Each line of the listing that contains the word "Nedir" is to be copied.

→ **EXERCISE MATERIAL**
»»
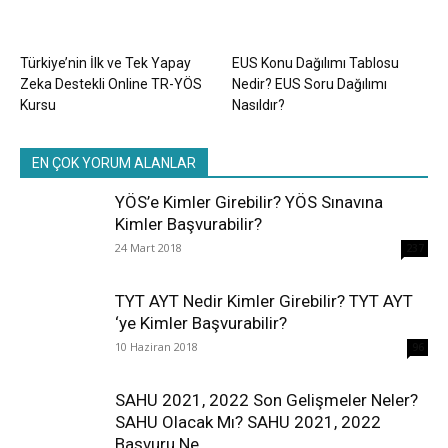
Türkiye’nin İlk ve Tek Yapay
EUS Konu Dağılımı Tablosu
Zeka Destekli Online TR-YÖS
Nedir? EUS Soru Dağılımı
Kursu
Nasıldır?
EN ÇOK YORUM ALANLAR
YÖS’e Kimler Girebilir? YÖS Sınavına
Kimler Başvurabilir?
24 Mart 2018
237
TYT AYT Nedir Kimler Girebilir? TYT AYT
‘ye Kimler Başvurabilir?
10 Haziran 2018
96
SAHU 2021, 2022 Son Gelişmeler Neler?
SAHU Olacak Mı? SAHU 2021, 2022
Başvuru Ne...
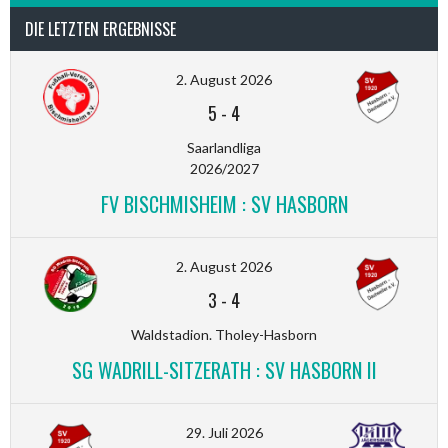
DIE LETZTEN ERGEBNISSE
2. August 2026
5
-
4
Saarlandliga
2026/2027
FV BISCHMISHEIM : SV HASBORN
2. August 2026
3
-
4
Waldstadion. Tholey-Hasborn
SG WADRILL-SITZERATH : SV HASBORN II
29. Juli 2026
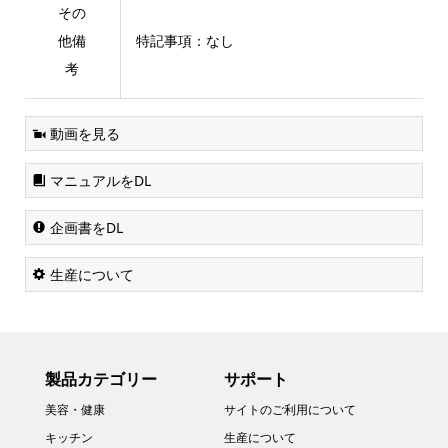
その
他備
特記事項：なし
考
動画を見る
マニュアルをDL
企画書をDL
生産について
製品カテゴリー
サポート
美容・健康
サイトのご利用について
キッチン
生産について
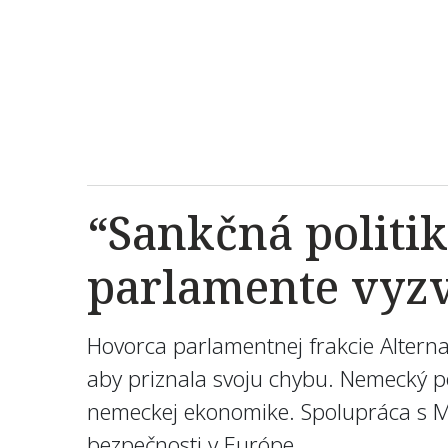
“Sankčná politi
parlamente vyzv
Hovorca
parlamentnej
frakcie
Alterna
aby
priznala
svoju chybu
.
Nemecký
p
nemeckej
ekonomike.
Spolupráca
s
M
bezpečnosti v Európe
««
»»
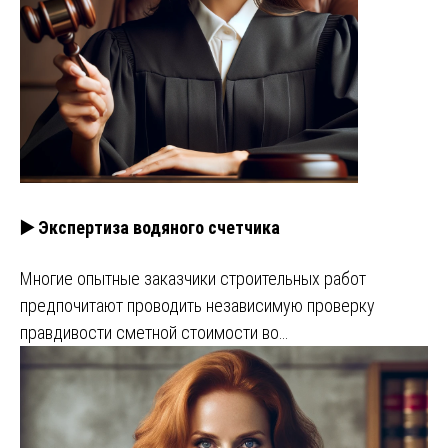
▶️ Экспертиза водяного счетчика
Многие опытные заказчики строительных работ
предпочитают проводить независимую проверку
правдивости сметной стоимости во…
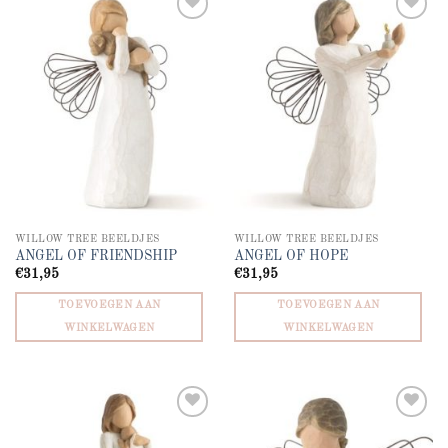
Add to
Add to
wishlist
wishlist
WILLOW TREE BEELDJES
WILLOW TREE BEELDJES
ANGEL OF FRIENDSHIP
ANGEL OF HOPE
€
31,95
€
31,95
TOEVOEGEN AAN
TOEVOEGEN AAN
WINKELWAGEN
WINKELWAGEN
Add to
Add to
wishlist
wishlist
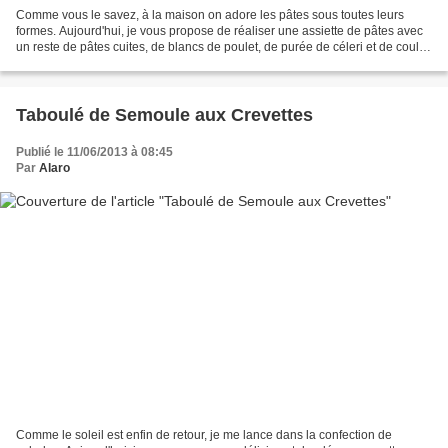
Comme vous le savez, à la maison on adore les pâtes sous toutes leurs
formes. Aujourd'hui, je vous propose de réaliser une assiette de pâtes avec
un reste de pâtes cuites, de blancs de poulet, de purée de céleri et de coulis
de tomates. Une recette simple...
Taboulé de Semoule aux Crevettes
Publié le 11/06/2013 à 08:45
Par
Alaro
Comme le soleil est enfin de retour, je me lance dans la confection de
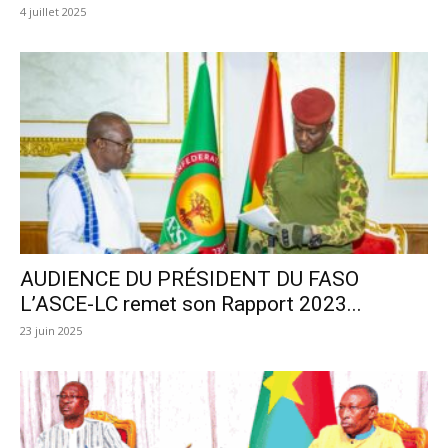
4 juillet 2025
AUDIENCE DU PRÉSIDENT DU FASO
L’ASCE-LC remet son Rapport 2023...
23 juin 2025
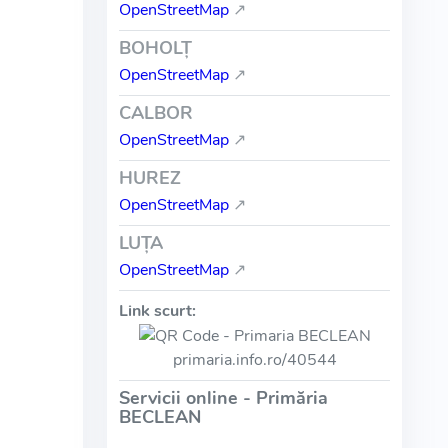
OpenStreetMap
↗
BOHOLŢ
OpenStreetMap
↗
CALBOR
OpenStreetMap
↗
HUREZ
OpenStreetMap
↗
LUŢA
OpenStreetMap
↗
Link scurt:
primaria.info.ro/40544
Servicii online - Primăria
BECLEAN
««
→ **ANSWER**
Nedir? EUS Soru Dağılımı
TYT AYT Nedir Kimler Girebilir? TYT AYT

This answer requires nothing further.